Caixa de revistas, filmes e objetos sexuais valia 20 mil euros. Agora um tribunal diz que tem direito a pedir indemnização

David Werking, um homem de 42 anos, divorciou-se em 2017 e durante 10 meses voltou a viver na casa dos seus pais, em Grand Haven, no Michigan, EUA. Juntamente com vários pertences, levou a sua coleção particular de pornografia e erotismo, contendo diversas revistas, filmes em VHS e DVD, além de outros objetos sexuais. Quando se mudou no final do ano, para Muncie, Indiana, constatou que a caixa em que tinha guardado aquela coleção havia desaparecido - alguém a tinha deitado ao lixo, possivelmente a sua mãe.

O homem não se conformou, fez queixa e levou o caso a tribunal. Agora, um juiz distrital do Michigan decidiu a seu favor e David Werking poderá pedir uma indemnização, diz a sentença, que é citada pela agência Associated Press.

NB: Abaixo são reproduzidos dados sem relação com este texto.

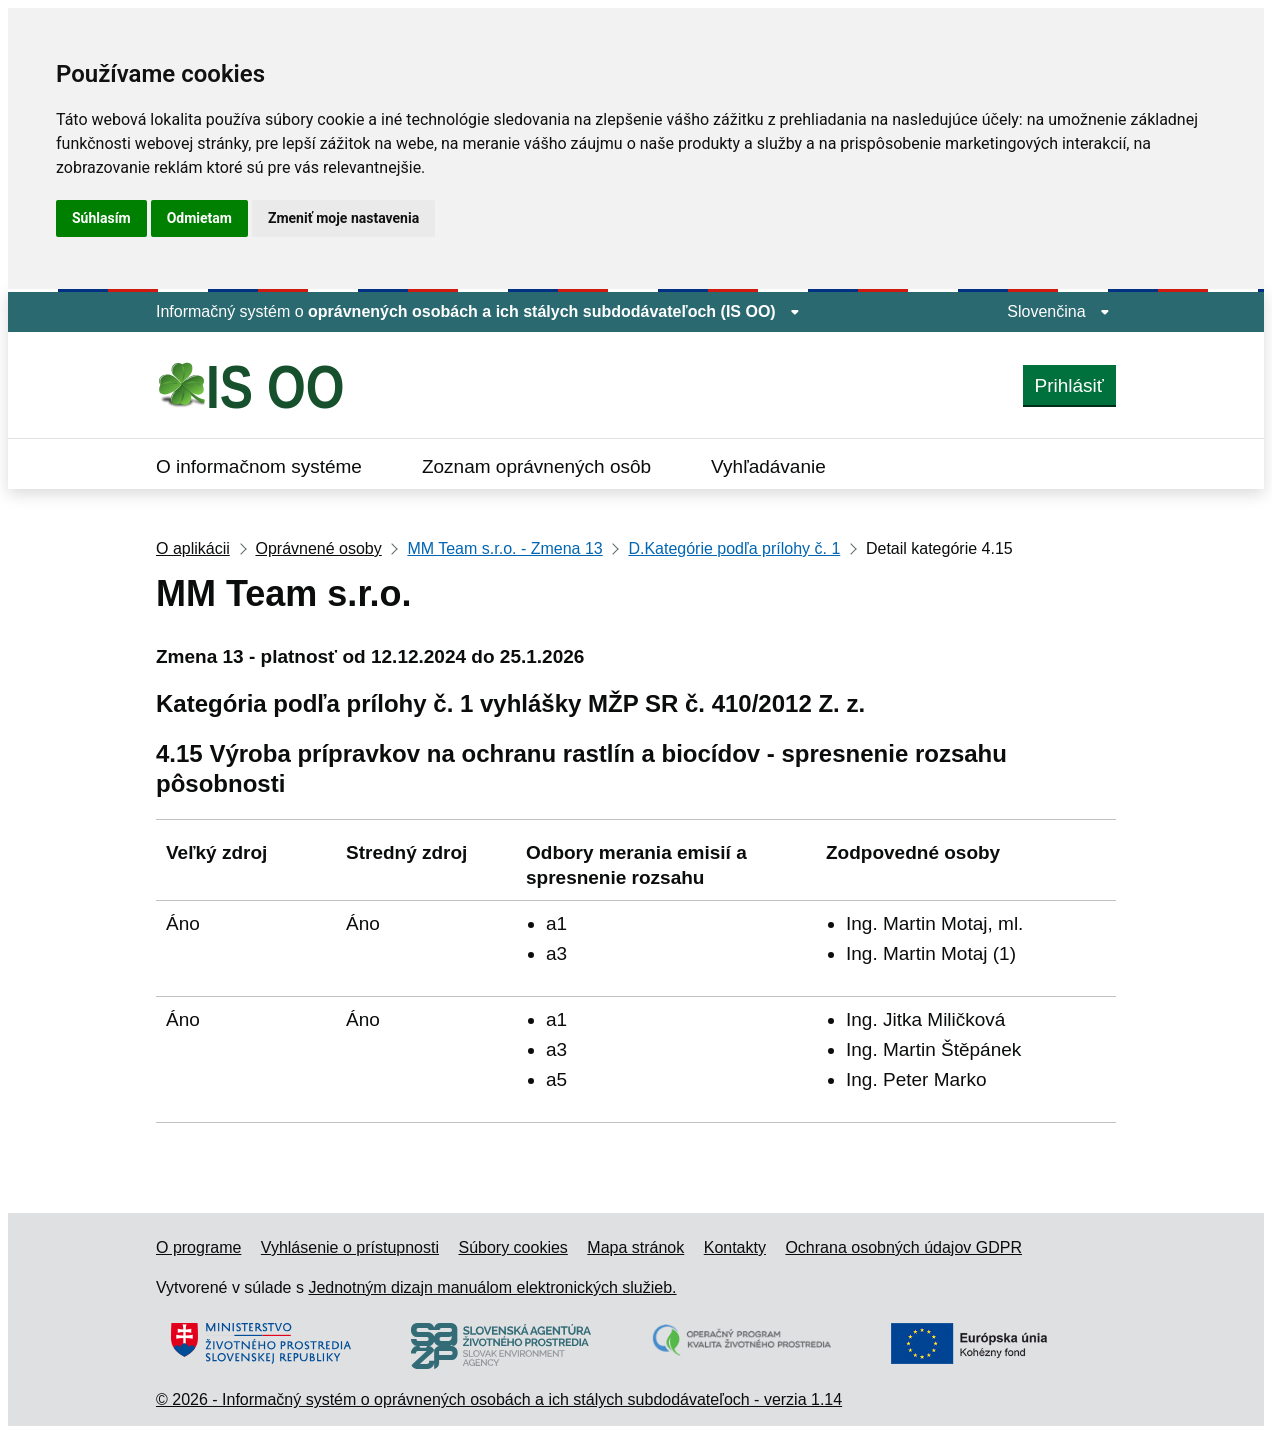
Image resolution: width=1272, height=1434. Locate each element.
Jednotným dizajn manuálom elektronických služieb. (492, 1287)
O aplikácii (193, 548)
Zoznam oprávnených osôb (536, 466)
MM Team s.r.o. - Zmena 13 (504, 548)
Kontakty (735, 1247)
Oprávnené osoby (318, 548)
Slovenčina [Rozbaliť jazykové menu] (1058, 311)
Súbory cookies (512, 1247)
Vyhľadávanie (768, 466)
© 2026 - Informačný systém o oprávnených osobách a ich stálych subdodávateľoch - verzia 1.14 (499, 1399)
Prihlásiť (1069, 385)
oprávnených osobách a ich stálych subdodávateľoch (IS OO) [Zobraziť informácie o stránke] (554, 311)
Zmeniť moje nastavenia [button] (343, 218)
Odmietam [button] (199, 218)
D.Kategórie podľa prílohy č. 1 (734, 548)
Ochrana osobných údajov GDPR (903, 1247)
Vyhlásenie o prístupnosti (350, 1247)
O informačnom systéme (259, 466)
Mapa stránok (635, 1247)
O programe (198, 1247)
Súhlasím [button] (101, 218)
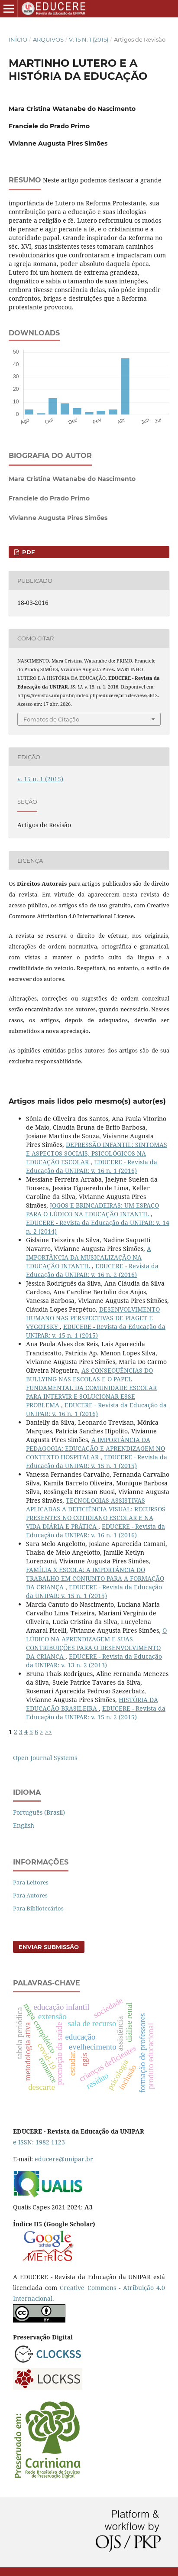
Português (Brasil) (39, 1812)
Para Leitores (31, 1882)
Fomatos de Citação (51, 719)
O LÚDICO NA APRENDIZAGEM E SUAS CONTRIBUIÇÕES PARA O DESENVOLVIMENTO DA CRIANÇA (96, 1643)
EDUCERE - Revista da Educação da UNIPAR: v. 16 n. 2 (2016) (92, 1270)
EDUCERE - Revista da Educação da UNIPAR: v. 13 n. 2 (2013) (94, 1660)
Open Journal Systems (45, 1758)
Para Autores (30, 1895)
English (23, 1825)
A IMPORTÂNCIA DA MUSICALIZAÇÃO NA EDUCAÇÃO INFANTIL (88, 1257)
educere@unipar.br (64, 2159)
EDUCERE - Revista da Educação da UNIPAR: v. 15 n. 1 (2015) (95, 1330)
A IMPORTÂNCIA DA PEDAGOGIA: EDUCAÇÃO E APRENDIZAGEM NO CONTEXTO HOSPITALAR (95, 1448)
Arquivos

O valor indemnizatório será de 25 mil dólares (cerca de 20 mil euros), montante em que estaria avaliada a coleção erótico-pornográfica.

"Não há dúvida de que a coleção destruída era propriedade de David Werking", disse o juiz. Os réus, pais do queixoso, admitiram repetidamente que sim, que tinham destruído a coleção de pornografia porque não queriam "ter coisas daquelas em casa".

Os pais de David alegaram que tinham esse direito, uma vez que a caixa da pornografia estava dentro da casa que é propriedade deles. "Os réus não citaram qualquer estatuto ou processo para sustentar essa afirmação e não tinham, à luz do Direito, licença para destruir uma coisa que não lhes pertence", disse o juiz.

O tribunal distrital do Michigan decretou que a indemnização terá que ser paga até meados de fevereiro de 2021.